Merge pull request #20 from xcube-dev/pont-19-restructure-stac

pont-us · web-flow · commit 5d3573fb21ff · 2025-05-09T18:13:34.000+02:00
Integrate output datasets with EOAP STAC catalogue
diff --git a/.github/workflows/publish-docs.yaml b/.github/workflows/publish-docs.yaml
@@ -0,0 +1,28 @@
+name: publish-docs
+on:
+  push:
+    branches:
+      - main
+permissions:
+  contents: write
+jobs:
+  deploy:
+    runs-on: ubuntu-latest
+    steps:
+      - uses: actions/checkout@v4
+      - name: Configure Git Credentials
+        run: |
+          git config user.name github-actions[bot]
+          git config user.email 41898282+github-actions[bot]@users.noreply.github.com
+      - uses: actions/setup-python@v5
+        with:
+          python-version: 3.x
+      - run: echo "cache_id=$(date --utc '+%V')" >> $GITHUB_ENV
+      - uses: actions/cache@v4
+        with:
+          key: mkdocs-material-${{ env.cache_id }}
+          path: .cache
+          restore-keys: |
+            mkdocs-material-
+      - run: pip install mkdocs-material
+      - run: mkdocs gh-deploy --force
diff --git a/docs/index.md b/docs/index.md
@@ -0,0 +1,25 @@
+# xcengine
+
+xcube tools for compute engines
+
+## Overview
+
+xcengine provides a command `xcetool` which converts a Jupyter Python notebook
+to a compute engine.
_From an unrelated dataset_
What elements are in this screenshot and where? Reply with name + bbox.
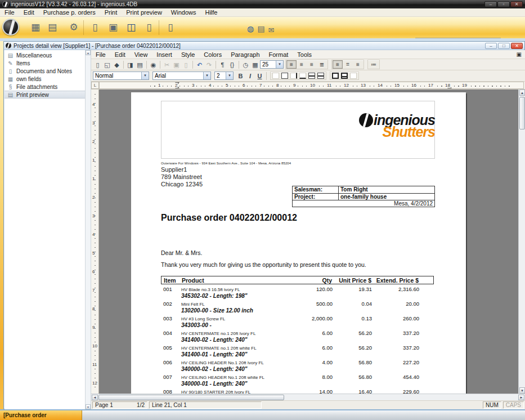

A compute engine consists of:
+
+- A docker container image packaging the notebook code, a Python environment,
+  and an [xcube](https://xcube.readthedocs.io/) server component, letting
+  the notebook results be served over multiple supported APIs and explored
+  in the interactive xcube viewer.
+- An accompanying CWL file defining an OGC
+  [Earth Observation Application Package](docs.ogc.org/bp/20-089r1.html) using
+  the container image. This lets your notebook code run as part of a processing
+  workflow on any EOAP platform.
+
+In the conversion process, xcengine tries to maximize convenience for the user
+by requiring as little extra configuration and input as possible. Input
+variables and their types can be defined by tagging a notebook cell
+(similarly to [papermill](https://papermill.readthedocs.io/)), and output
+datasets are automatically extracted from the notebook’s environment.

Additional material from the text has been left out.